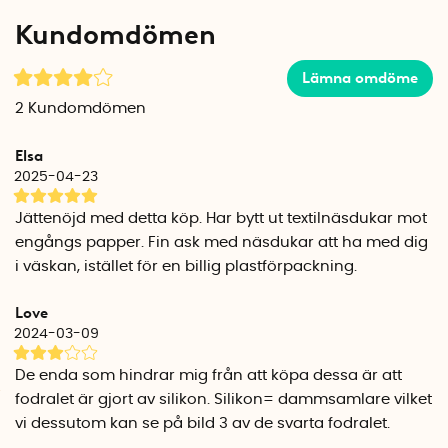
silikonfodralet. En barriär inuti fodralet separerar de använda
Kundomdömen
näsdukarna från de oanvända näsdukarna.
Näsdukar i ekologisk bomull
Lämna omdöme
Näsdukarna är tillverkade av GOTS-certifierad ekologisk
2
Kundomdömen
bomull som är mjuk och snäll mot huden. En näsduk kan
tvättas mer än 520 gånger, vilket innebär att de 6
Elsa
näsdukarna har ersatt över 3.100+ engångsnäsdukar vid
2025-04-23
slutet av sin livscykel.
Jättenöjd med detta köp. Har bytt ut textilnäsdukar mot
Lätta att tvätta och rengöra
engångs papper. Fin ask med näsdukar att ha med dig
De använda näsdukarna kan maskintvättas i 60°C (se till att
i väskan, istället för en billig plastförpackning.
de är ovikta innan tvätt). Silikonfodralet kan sköljas av eller
diskas i diskmaskinen.
Love
2024-03-09
Rulla ihop näsdukarna och sätt in i hållaren
De nytvättade näsdukarna är lätta att vika, rulla ihop och
De enda som hindrar mig från att köpa dessa är att
lägga tillbaka i fodralet. Lägg barriären överst och knäpp
fodralet är gjort av silikon. Silikon= dammsamlare vilket
igen fodralet. Näsdukarna är nu redo att användas på nytt.
vi dessutom kan se på bild 3 av de svarta fodralet.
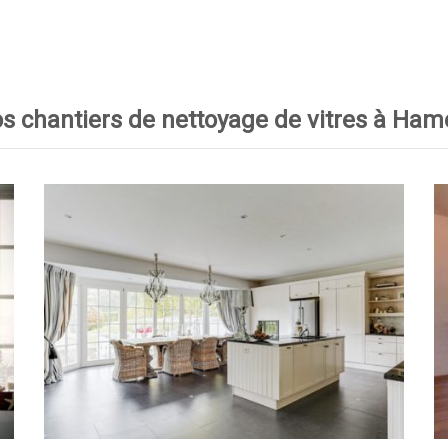
s chantiers de nettoyage de vitres à Ham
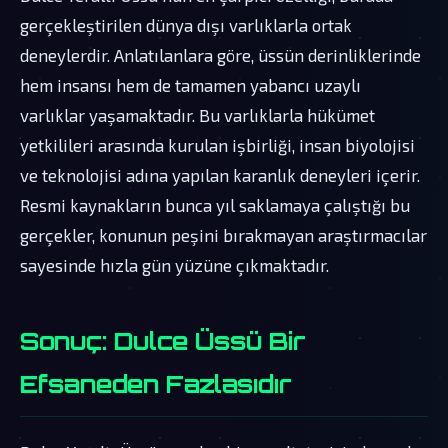
gerçekleştirilen dünya dışı varlıklarla ortak
deneylerdir. Anlatılanlara göre, üssün derinliklerinde
hem insansı hem de tamamen yabancı uzaylı
varlıklar yaşamaktadır. Bu varlıklarla hükümet
yetkilileri arasında kurulan işbirliği, insan biyolojisi
ve teknolojisi adına yapılan karanlık deneyleri içerir.
Resmi kaynakların bunca yıl saklamaya çalıştığı bu
gerçekler, konunun peşini bırakmayan araştırmacılar
sayesinde hızla gün yüzüne çıkmaktadır.
Sonuç: Dulce Üssü Bir
Efsaneden Fazlasıdır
§
- Aim of the exercise
Out of the preceding entries, pull every line containing the string "ihop".

- Response below
Rulla ihop näsdukarna och sätt in i hållaren
De nytvättade näsdukarna är lätta att vika, rulla ihop och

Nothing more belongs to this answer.